Other soulful British chanteuses have tapped the U.S. market, among them Corinne Bailey Rae, whose eponymous debut album was released in 2006 and sold nearly 3 million copies worldwide; and Joss Stone, she of the Gap ads and the platinum sales, who is set to release her third album this spring.

So how do you sell another old-school soul record these days? It helps to have a controversial “story.” It also helps, in a way, to be known as a train wreck with talent.

“She’s got a great voice; she’s got great songs, she’s already coming with a larger-than-life persona,” says Bill Bragin, director of Joe’s Pub, a 160-seat venue known for showcasing musicians with breakthrough potential. “She’s got all the elements of a star. She’s got the talent, but she’s got something that gets her into Perez Hilton when she doesn’t even have an album in the U.S. She’s the real deal.”
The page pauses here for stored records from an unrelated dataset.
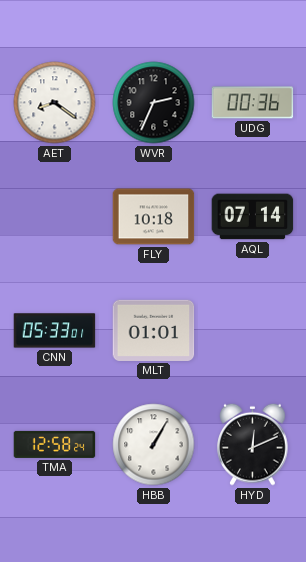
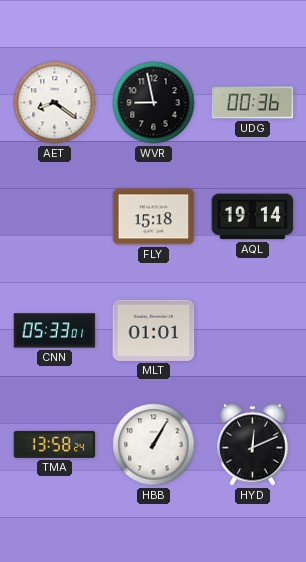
WVR: 2:34 -> 8:58
FLY: 10:18 -> 15:18
AQL: 07:14 -> 19:14
TMA: 12:58 -> 13:58
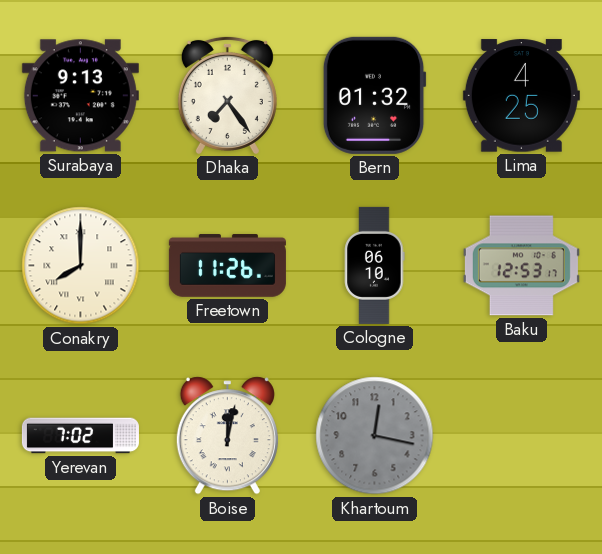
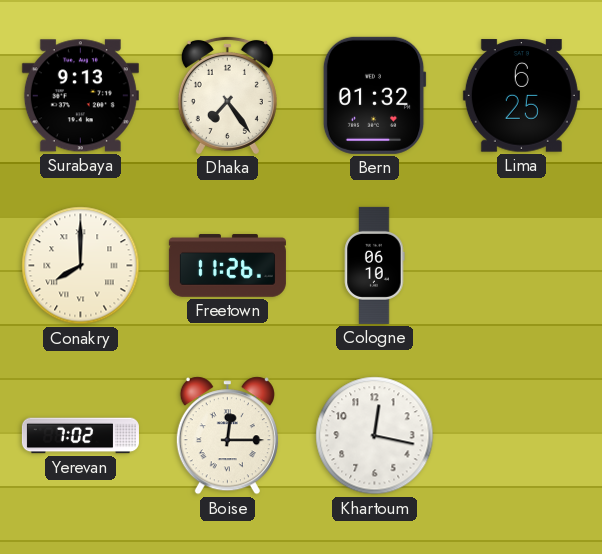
Lima: 4:25 -> 6:25
Baku: 12:53 -> none
Boise: 12:02 -> 12:15
Khartoum dial: grey -> white
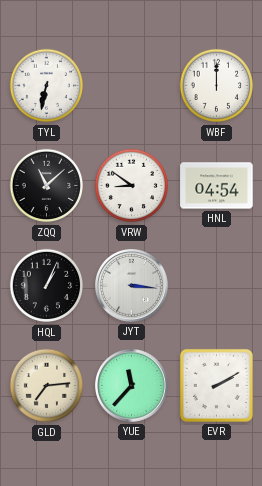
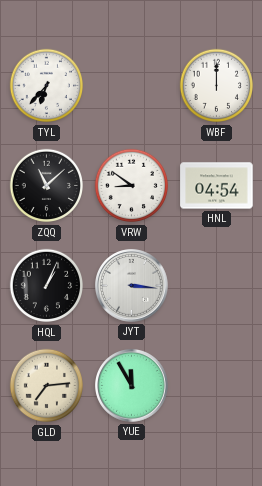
TYL: 6:32 -> 6:37
YUE: 11:37 -> 11:55
EVR: 2:10 -> none
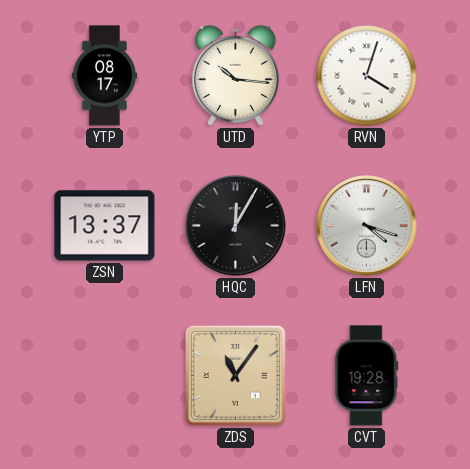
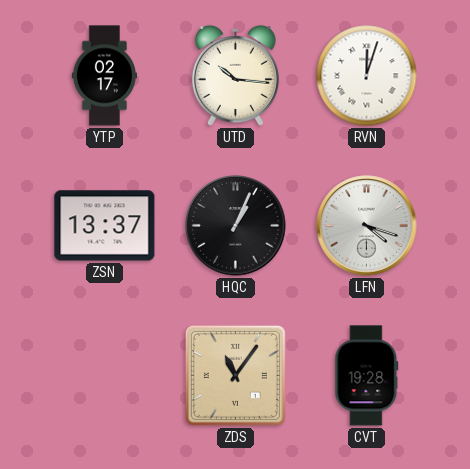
YTP: 08:17 -> 02:17
RVN: 4:03 -> 12:03
HQC: 12:05 -> 1:04
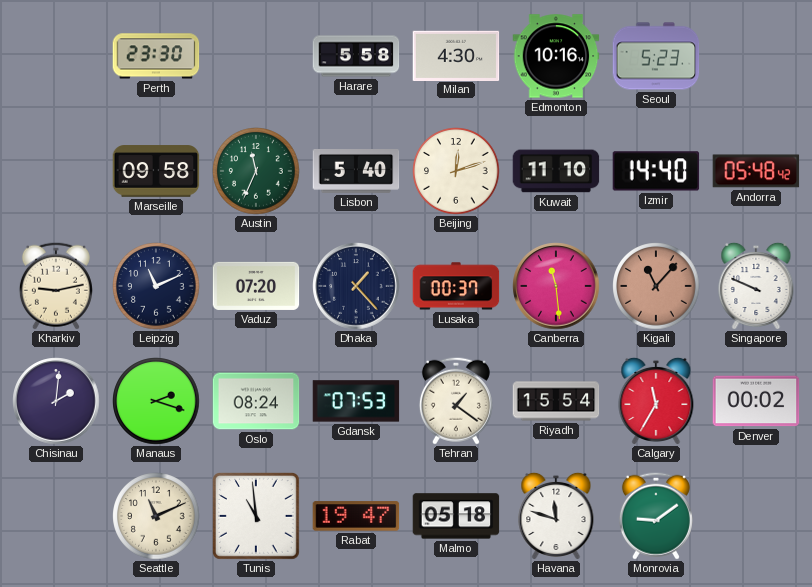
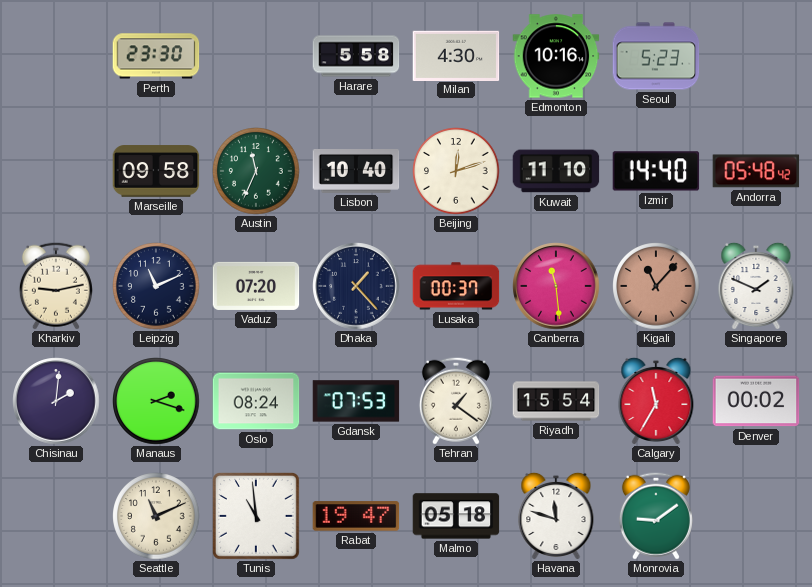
Lisbon: 5:40 -> 10:40
Singapore: 9:49 -> 1:49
Perezhilton.com is a gossip site that traffics in Winehouse sightings; another blogger, Tofuhut, offers footage of Winehouse on acoustic guitar with this review: “The little Cockney-voiced white girl with the piercings and the crazy hair can more than sing; she can SANG . . .”

We’re fans of Winehouse’s music, and the rest of the profile–particularly the end, which describes Winehouse smacking herself in the face during a photoshoot–was pretty depressing. It was the above segment that really made us feel for her, though: If being able to get into Perez Hilton’s shitshow for throwing up and unleashing drunken rants is the benchmark for her “star potential,” then she–and the apparatus that’s trying to break her in the States–is screwed. (After all, it’s not as if going down the “I’m a celebrity, get my CD out of here” route worked wonders for, say, Paris Hilton, whose album came about purely because of her name recognition.) Sure, her label is going to try the Starbucks route, as well as the “blitzing every genre” route, but it’s hard not to worry that her persona will overshadow all of those marketing initiatives—and that she’ll become nothing more than the next Britney Spears, without even a “…Baby One More Time” under her belt.